Designing for HDI and Trust in Media IoT Futures
The turn towards personal data in traditional media, exemplified by the increase of Internet of Things (IoT) devices in users’ everyday lives, is driving innovation. This however presents a number of socio-technical implications, including challenges specifically for public service media, for whom audience trust is core to their remit and legitimacy. Subsequently, the BBC are investigating and experimenting with physical edge devices to study these challenges.
A key element here is the design and evaluation of novel data-driven media services supported by a personal data store – an ‘edge’ device that allows data portability – including a cross service media recommender. The BBC has formed cross-disciplinary teams and external partnerships to experiment with decentralised approaches to IoT data driven media innovation, to test the viability and value of responses through audience facing trials – providing unique opportunities to study these issues in a real-world context involving practical responses.
The University of Nottingham is an active partner in the BBC’s new forms of public value programme, having collaborated on earlier work, conducting formative research around the design of the recommender service.
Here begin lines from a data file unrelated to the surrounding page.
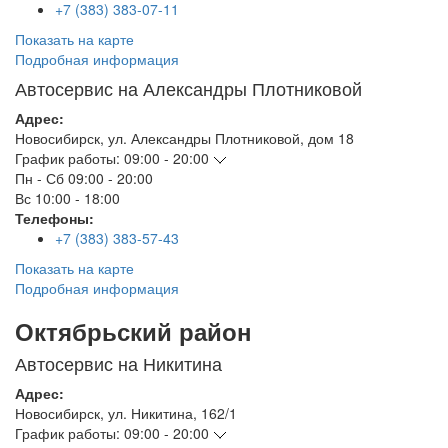
+7 (383) 383-07-11
Показать на карте
Подробная информация
Автосервис на Александры Плотниковой
Адрес:
Новосибирск
,
ул. Александры Плотниковой, дом 18
График работы:
09:00 - 20:00
Пн - Сб
09:00 - 20:00
Вс
10:00 - 18:00
Телефоны:
+7 (383) 383-57-43
Показать на карте
Подробная информация
Октябрьский район
Автосервис на Никитина
Адрес:
Новосибирск
,
ул. Никитина, 162/1
График работы:
09:00 - 20:00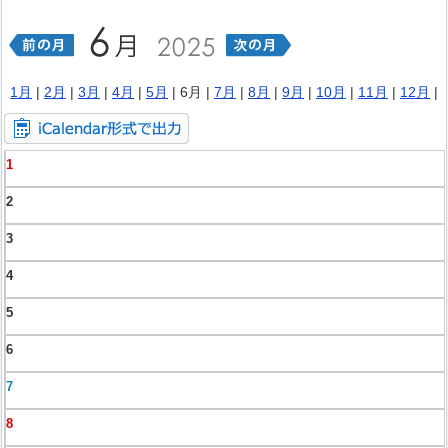
1月
|
2月
|
3月
|
4月
|
5月
| 6月 |
7月
|
8月
|
9月
|
10月
|
11月
|
12月
|
1
2
3
4
5
6
7
8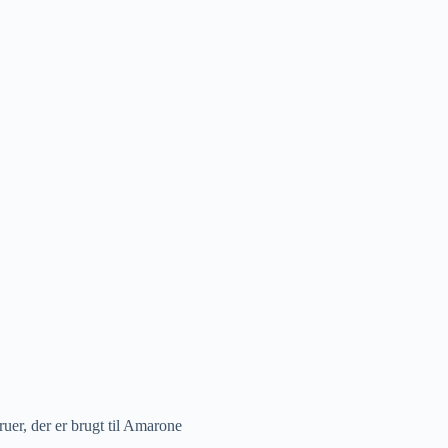
ruer, der er brugt til Amarone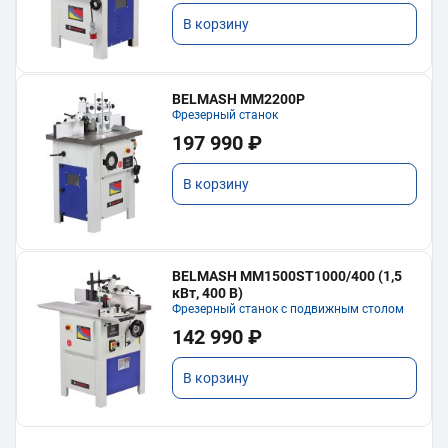
В корзину
BELMASH MM2200P
Фрезерный станок
197 990 ₽
В корзину
BELMASH MM1500ST1000/400 (1,5
кВт, 400 В)
Фрезерный станок с подвижным столом
142 990 ₽
В корзину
As this intervention turns to its deployment and first evaluation phase, this collaboration seeks to accelerate and extend the BBC’s research agenda around the user trial through the application of extensive and elaborate qualitative research methods to unpack user attitudes, actual behaviours and mass verdict around the value of edge solutions.
This project will contribute to cutting-edge research around edge services by exploring its applicability, inherent challenges and pointers for future research and design.
This project is funded by PETRAS 2 and the BBC and runs from 1 December 2020 until 31 May 2021.